Daniza, seorang istri yang bagi suaminya hanya wanita biasa, justru sangat luar biasa di mata pria lain. Tak tanggung-tanggung, pria yang menyimpan rasa terhadapnya sejak lama adalah pria kaya raya dengan sejuta pesona.
Karya ini diterbitkan atas izin NovelToon Kolom langit, isi konten hanyalah pandangan pribadi pembuatnya, tidak mewakili NovelToon sendiri
Cuti Tiga Hari
Hai gengs, yang penasaran dengan visual Bang Mpin, sudah aku post di IG @Kolom Langit ya.
Ada yang sudah liat? 😅
Eh, lapak Daniza ini sunyi loh gaes. Pada kemana nih Readerlicious Cantikly yang rajin komen? 😭
Eh, aku up 3 bab panjang hari ini loh 🤧
Gak usah di-vote. Komen aja yang banyakin.
*
*
Alvin kembali ke rumah sakit dengan membawa sebuah cup minuman yang ditemukannya di kamar Daniza.

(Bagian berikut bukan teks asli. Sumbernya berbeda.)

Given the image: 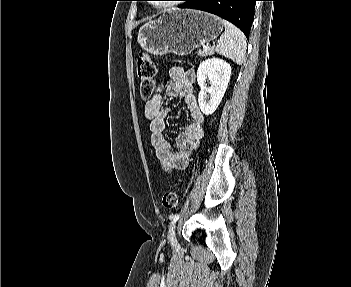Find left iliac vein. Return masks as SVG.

Ia langsung menuju ruangan Dokter Allan dan menunjukkan temuannya.
Dokter itu pun mengendus aroma minuman dan memang merasakan aroma obat yang begitu pekat.
"Minuman itu saya temukan di kamar. Sepertinya Daniz meminum itu beberapa jam sebelum mengalami pendarahan."
Dokter Allan mengangguk mengerti. "Saya akan bawa ini ke lab untuk diperiksa."
"Baik, Dokter, terima kasih," ucap Alvin. "Oh ya, Dok, kira-kira kapan hasilnya keluar? Saya berharap penyebab istri saya pendarahan segera terungkap."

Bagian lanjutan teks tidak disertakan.